25 ans de Rituel festif : plongeon dans la scène rave montréalaise des années 90

Toutes les photos dans cet article sont une gracieuseté de Caroline Hayeur


Voyage dans le temps. Montréal, milieu des années 90. Vous appelez un numéro qu’un ami vous a refilé. À l’appareil, une voix préenregistrée vous invite à une adresse. Une longue nuit de danse s’annonce. Fébrile, vous franchissez la porte de votre appartement : vous allez raver.

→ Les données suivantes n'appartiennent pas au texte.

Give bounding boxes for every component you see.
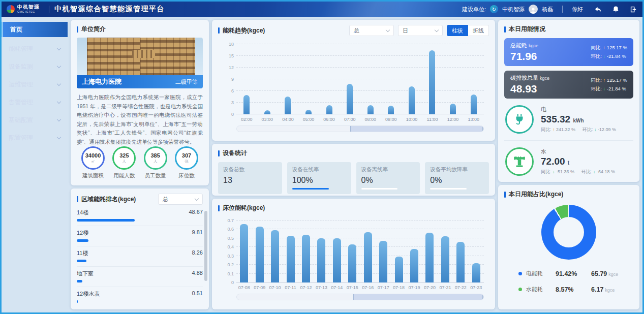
device-stat-value: 100% xyxy=(292,176,346,185)
bar-column xyxy=(319,44,340,114)
device-stat-label: 设备在线率 xyxy=(292,166,346,173)
title-accent-bar xyxy=(218,27,220,34)
bar xyxy=(367,105,374,114)
trend-type-select[interactable]: 总 xyxy=(349,25,394,36)
intro-stat-value: 385 xyxy=(150,152,160,159)
x-axis-tick-label: 06:00 xyxy=(319,117,340,122)
device-stats-title-text: 设备统计 xyxy=(223,149,247,158)
notification-bell-icon[interactable] xyxy=(612,6,620,13)
bar xyxy=(347,84,353,114)
yoy-row: 同比: ↑ 125.17 % xyxy=(591,44,627,52)
y-axis-tick-label: 0.5 xyxy=(220,236,234,241)
meter-info: 电535.32 kWh同比: ↑ 241.32 %环比: ↓ -12.09 % xyxy=(541,106,616,133)
sidebar-item-label: 配置管理 xyxy=(9,134,33,142)
trend-datazoom-slider[interactable] xyxy=(236,125,484,132)
sidebar-item-2[interactable]: 设备监测 xyxy=(2,58,68,76)
bar-column xyxy=(257,44,278,114)
area-ranking-card: 区域能耗排名(kgce) 总 14楼48.6712楼9.8111楼8.26地下室… xyxy=(71,189,209,309)
x-axis-tick-label: 07-12 xyxy=(298,285,314,290)
x-axis-tick-label: 11:00 xyxy=(422,117,443,122)
up-arrow-icon: ↑ xyxy=(603,45,605,50)
device-stats-card: 设备统计 设备总数13设备在线率100%设备离线率0%设备平均故障率0% xyxy=(212,144,495,196)
ranking-bar xyxy=(77,280,82,282)
bar xyxy=(326,105,332,114)
title-accent-bar xyxy=(218,205,220,211)
bar xyxy=(456,242,465,282)
bed-datazoom-slider[interactable] xyxy=(236,294,484,300)
intro-stat-unit: 人 xyxy=(154,159,158,164)
y-axis-tick-label: 0 xyxy=(220,280,234,285)
bar-column xyxy=(453,221,468,282)
energy-share-card: 本日用能占比(kgce) 电能耗91.42%65.79kgce水能耗8.57%6… xyxy=(498,185,639,309)
line-view-button[interactable]: 折线 xyxy=(468,25,489,36)
summary-card-left: 碳排放总量 kgce48.93 xyxy=(510,74,549,95)
sidebar-item-5[interactable]: 基础配置 xyxy=(2,111,68,129)
legend-unit: kgce xyxy=(605,288,615,293)
bar xyxy=(441,236,449,282)
intro-stat-circle: 34000㎡ xyxy=(81,146,105,170)
back-arrow-icon[interactable] xyxy=(594,6,602,13)
chevron-down-icon xyxy=(386,28,390,32)
x-axis-tick-label: 07-10 xyxy=(267,285,283,290)
ranking-row: 12楼9.81 xyxy=(77,226,203,246)
sidebar-item-4[interactable]: 告警管理 xyxy=(2,93,68,111)
chevron-down-icon xyxy=(57,100,61,104)
bar-view-button[interactable]: 柱状 xyxy=(447,25,468,36)
ranking-type-select[interactable]: 总 xyxy=(158,194,203,205)
summary-value: 48.93 xyxy=(510,83,549,95)
bar-column xyxy=(438,221,453,282)
bar xyxy=(429,50,435,114)
header-divider xyxy=(49,6,49,13)
ranking-row: 12楼水表0.51 xyxy=(77,287,203,304)
down-arrow-icon: ↓ xyxy=(593,169,596,174)
bar xyxy=(240,224,248,282)
bar-column xyxy=(298,44,319,114)
hospital-photo: 上海电力医院 二级甲等 xyxy=(77,38,203,88)
intro-stat-unit: 人 xyxy=(122,159,127,164)
user-name: 杨磊 xyxy=(542,6,553,13)
org-name: 中机智源 xyxy=(502,6,525,13)
ranking-scrollbar[interactable] xyxy=(204,211,207,281)
summary-unit: kgce xyxy=(540,76,549,81)
down-arrow-icon: ↓ xyxy=(603,53,605,59)
logout-icon[interactable] xyxy=(630,6,637,13)
legend-percent: 91.42% xyxy=(556,270,591,277)
trend-period-select[interactable]: 日 xyxy=(398,25,443,36)
bar xyxy=(348,244,356,282)
y-axis-tick-label: 6 xyxy=(220,88,234,93)
meter-row-water: 水72.00 t同比: ↓ -51.36 %环比: ↓ -64.18 % xyxy=(504,141,633,182)
device-stat-box: 设备总数13 xyxy=(218,162,282,194)
legend-name: 电能耗 xyxy=(526,270,556,277)
avatar[interactable] xyxy=(529,5,538,14)
x-axis-tick-label: 07-14 xyxy=(329,285,345,290)
device-stat-box: 设备平均故障率0% xyxy=(425,162,489,194)
sidebar-item-home[interactable]: 首页 xyxy=(2,22,68,37)
hospital-building-bridge xyxy=(132,50,155,58)
bar xyxy=(409,86,415,114)
bar-column xyxy=(345,221,360,282)
y-axis-tick-label: 18 xyxy=(220,42,234,47)
intro-stat-label: 建筑面积 xyxy=(82,172,104,179)
sidebar-item-6[interactable]: 配置管理 xyxy=(2,129,68,147)
datazoom-selection[interactable] xyxy=(353,294,483,300)
device-stat-progress xyxy=(361,188,398,190)
legend-row: 电能耗91.42%65.79kgce xyxy=(518,270,633,277)
sidebar-item-1[interactable]: 能耗管理 xyxy=(2,40,68,58)
bar-column xyxy=(278,44,298,114)
bar xyxy=(317,238,325,282)
trend-plot-area: 0369121518 xyxy=(236,44,484,114)
title-accent-bar xyxy=(218,150,220,156)
today-usage-title-text: 本日用能情况 xyxy=(509,25,545,34)
ranking-select-value: 总 xyxy=(163,196,168,203)
x-axis-tick-label: 04:00 xyxy=(278,117,298,122)
sidebar-item-3[interactable]: 运维管理 xyxy=(2,76,68,93)
x-axis-tick-label: 05:00 xyxy=(298,117,319,122)
org-logo-icon: ↻ xyxy=(490,5,498,13)
ranking-row-line: 14楼48.67 xyxy=(77,209,203,216)
bar-column xyxy=(422,221,437,282)
device-stat-label: 设备总数 xyxy=(223,166,277,173)
ranking-area-value: 48.67 xyxy=(189,209,203,216)
datazoom-selection[interactable] xyxy=(350,126,483,132)
bar-column xyxy=(463,44,484,114)
bar xyxy=(410,249,418,282)
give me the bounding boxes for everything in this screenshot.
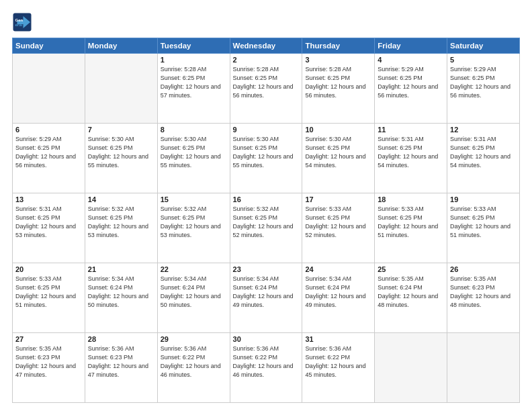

De 1996 à 1997, la photographe Caroline Hayeur, la journaliste Nora Ben Saâdoune et l’artiste visuel Emmanuel Galland ont parcouru les raves de Montréal, déterminé·e·s à documenter cette culture grandissante. En 1997, le trio publie Rituel festif, livre composé de photographies et de documentation sur les raves. En août prochain, le projet soufflera ses 25 bougies. Pour l’occasion, Le Culte a cru bon d’effectuer un saut en arrière.


La scène rave montréalaise, à l’époque méconnue du grand public, prenait vie lors de soirées incarnant une nouvelle façon de faire la fête. Sans barrières d’âge, de genre ou de culture, plusieurs s’y rassemblaient pour vivre une expérience de pure jouissance, de communion et de transcendance. « Il n’y avait plus de jugement. Tout le monde venait juste pour la danse », témoigne Caroline Hayeur, aujourd’hui chargée de cours en photojournalisme à l’UQAM, en entretien avec Le Culte.


C’était une période marquée par les flyers (figures emblématiques de la culture rave, ces affiches annonçaient les événements à venir), les smart drinks (ces boissons énergisantes et vitaminées pour garder les ravers allumé·e·s toute la nuit), les tenues déjantées, les lunettes de soleil et la musique techno, jouée en direct par les DJs.



« Pour moi, jeune photographe, raconte Caroline Hayeur, c’était une grande découverte. Je me suis dit : “Qu’est-ce que je peux faire? Ben, je peux prendre des photos! Je peux faire que ça!” »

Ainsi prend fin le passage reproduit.